* [RECORD EXTRACTS]

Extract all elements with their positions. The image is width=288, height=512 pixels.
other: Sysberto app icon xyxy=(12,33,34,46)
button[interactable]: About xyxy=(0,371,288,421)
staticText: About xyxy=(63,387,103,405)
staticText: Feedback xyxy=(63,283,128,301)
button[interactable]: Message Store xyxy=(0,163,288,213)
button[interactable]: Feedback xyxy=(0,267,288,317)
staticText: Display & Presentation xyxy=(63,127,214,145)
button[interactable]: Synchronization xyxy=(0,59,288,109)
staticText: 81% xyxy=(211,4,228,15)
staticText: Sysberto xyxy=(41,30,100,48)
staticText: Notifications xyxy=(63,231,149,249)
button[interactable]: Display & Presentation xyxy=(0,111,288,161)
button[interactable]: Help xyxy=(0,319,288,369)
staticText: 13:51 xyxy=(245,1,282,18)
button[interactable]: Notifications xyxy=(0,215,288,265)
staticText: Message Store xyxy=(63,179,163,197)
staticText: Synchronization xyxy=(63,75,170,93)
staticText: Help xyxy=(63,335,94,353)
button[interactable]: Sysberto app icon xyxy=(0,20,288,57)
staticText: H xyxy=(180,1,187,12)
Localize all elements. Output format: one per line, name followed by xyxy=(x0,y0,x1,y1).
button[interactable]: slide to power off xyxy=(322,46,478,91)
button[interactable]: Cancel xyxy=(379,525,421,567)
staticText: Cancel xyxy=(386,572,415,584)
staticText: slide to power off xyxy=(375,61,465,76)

* [WHAT YOU NEED TO DO] For every line above that holds the string "button", add one to a count; give that count alone.

* [WRITTEN ANSWER] 10